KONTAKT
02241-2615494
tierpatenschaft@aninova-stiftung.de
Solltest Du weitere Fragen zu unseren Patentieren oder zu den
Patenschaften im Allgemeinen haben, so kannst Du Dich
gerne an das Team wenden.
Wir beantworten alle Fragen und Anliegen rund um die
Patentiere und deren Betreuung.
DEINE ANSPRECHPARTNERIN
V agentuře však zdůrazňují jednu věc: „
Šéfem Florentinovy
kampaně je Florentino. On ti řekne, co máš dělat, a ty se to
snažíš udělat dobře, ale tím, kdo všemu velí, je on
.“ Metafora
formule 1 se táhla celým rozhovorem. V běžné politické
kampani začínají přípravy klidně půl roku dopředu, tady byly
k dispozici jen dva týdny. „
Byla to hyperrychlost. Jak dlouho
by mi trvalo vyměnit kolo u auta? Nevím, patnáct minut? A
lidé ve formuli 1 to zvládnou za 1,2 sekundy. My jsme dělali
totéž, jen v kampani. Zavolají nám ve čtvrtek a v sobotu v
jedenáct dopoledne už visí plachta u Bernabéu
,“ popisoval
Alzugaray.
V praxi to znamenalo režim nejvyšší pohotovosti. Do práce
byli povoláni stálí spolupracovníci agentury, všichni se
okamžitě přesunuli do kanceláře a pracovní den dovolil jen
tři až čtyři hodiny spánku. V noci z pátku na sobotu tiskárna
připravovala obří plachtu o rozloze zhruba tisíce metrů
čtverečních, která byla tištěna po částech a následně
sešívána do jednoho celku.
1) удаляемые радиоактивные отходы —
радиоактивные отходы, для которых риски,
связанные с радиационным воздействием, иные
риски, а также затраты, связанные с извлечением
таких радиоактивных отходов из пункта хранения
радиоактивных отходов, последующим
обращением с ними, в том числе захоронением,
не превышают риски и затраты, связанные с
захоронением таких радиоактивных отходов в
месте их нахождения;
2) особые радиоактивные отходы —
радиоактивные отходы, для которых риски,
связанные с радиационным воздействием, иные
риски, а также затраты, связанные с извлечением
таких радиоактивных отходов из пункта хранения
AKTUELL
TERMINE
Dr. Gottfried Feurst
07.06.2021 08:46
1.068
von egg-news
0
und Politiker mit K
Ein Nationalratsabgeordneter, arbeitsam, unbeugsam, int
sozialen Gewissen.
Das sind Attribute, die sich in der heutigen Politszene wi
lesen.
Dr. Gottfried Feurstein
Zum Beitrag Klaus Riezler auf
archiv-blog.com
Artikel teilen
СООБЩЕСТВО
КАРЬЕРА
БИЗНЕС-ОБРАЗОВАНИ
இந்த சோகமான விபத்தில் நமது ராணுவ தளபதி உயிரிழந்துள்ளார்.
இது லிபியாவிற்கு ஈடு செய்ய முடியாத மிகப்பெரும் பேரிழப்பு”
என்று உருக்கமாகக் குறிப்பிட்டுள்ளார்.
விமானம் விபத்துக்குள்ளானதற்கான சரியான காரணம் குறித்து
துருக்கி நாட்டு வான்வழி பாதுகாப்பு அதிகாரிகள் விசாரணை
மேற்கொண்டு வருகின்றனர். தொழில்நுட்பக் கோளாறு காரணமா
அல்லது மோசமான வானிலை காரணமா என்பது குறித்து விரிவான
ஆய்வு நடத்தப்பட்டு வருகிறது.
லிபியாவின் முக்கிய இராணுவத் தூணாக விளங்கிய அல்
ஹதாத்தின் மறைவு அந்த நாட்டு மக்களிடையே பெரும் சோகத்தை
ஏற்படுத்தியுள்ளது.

Task to complete>
Exactly reproduce all of the entries above.

Answer box>
KONTAKT
02241-2615494
tierpatenschaft@aninova-stiftung.de
Solltest Du weitere Fragen zu unseren Patentieren oder zu den
Patenschaften im Allgemeinen haben, so kannst Du Dich
gerne an das Team wenden.
Wir beantworten alle Fragen und Anliegen rund um die
Patentiere und deren Betreuung.
DEINE ANSPRECHPARTNERIN
V agentuře však zdůrazňují jednu věc: „
Šéfem Florentinovy
kampaně je Florentino. On ti řekne, co máš dělat, a ty se to
snažíš udělat dobře, ale tím, kdo všemu velí, je on
.“ Metafora
formule 1 se táhla celým rozhovorem. V běžné politické
kampani začínají přípravy klidně půl roku dopředu, tady byly
k dispozici jen dva týdny. „
Byla to hyperrychlost. Jak dlouho
by mi trvalo vyměnit kolo u auta? Nevím, patnáct minut? A
lidé ve formuli 1 to zvládnou za 1,2 sekundy. My jsme dělali
totéž, jen v kampani. Zavolají nám ve čtvrtek a v sobotu v
jedenáct dopoledne už visí plachta u Bernabéu
,“ popisoval
Alzugaray.
V praxi to znamenalo režim nejvyšší pohotovosti. Do práce
byli povoláni stálí spolupracovníci agentury, všichni se
okamžitě přesunuli do kanceláře a pracovní den dovolil jen
tři až čtyři hodiny spánku. V noci z pátku na sobotu tiskárna
připravovala obří plachtu o rozloze zhruba tisíce metrů
čtverečních, která byla tištěna po částech a následně
sešívána do jednoho celku.
1) удаляемые радиоактивные отходы —
радиоактивные отходы, для которых риски,
связанные с радиационным воздействием, иные
риски, а также затраты, связанные с извлечением
таких радиоактивных отходов из пункта хранения
радиоактивных отходов, последующим
обращением с ними, в том числе захоронением,
не превышают риски и затраты, связанные с
захоронением таких радиоактивных отходов в
месте их нахождения;
2) особые радиоактивные отходы —
радиоактивные отходы, для которых риски,
связанные с радиационным воздействием, иные
риски, а также затраты, связанные с извлечением
таких радиоактивных отходов из пункта хранения
AKTUELL
TERMINE
Dr. Gottfried Feurst
07.06.2021 08:46
1.068
von egg-news
0
und Politiker mit K
Ein Nationalratsabgeordneter, arbeitsam, unbeugsam, int
sozialen Gewissen.
Das sind Attribute, die sich in der heutigen Politszene wi
lesen.
Dr. Gottfried Feurstein
Zum Beitrag Klaus Riezler auf
archiv-blog.com
Artikel teilen
СООБЩЕСТВО
КАРЬЕРА
БИЗНЕС-ОБРАЗОВАНИ
இந்த சோகமான விபத்தில் நமது ராணுவ தளபதி உயிரிழந்துள்ளார்.
இது லிபியாவிற்கு ஈடு செய்ய முடியாத மிகப்பெரும் பேரிழப்பு”
என்று உருக்கமாகக் குறிப்பிட்டுள்ளார்.
விமானம் விபத்துக்குள்ளானதற்கான சரியான காரணம் குறித்து
துருக்கி நாட்டு வான்வழி பாதுகாப்பு அதிகாரிகள் விசாரணை
மேற்கொண்டு வருகின்றனர். தொழில்நுட்பக் கோளாறு காரணமா
அல்லது மோசமான வானிலை காரணமா என்பது குறித்து விரிவான
ஆய்வு நடத்தப்பட்டு வருகிறது.
லிபியாவின் முக்கிய இராணுவத் தூணாக விளங்கிய அல்
ஹதாத்தின் மறைவு அந்த நாட்டு மக்களிடையே பெரும் சோகத்தை
ஏற்படுத்தியுள்ளது.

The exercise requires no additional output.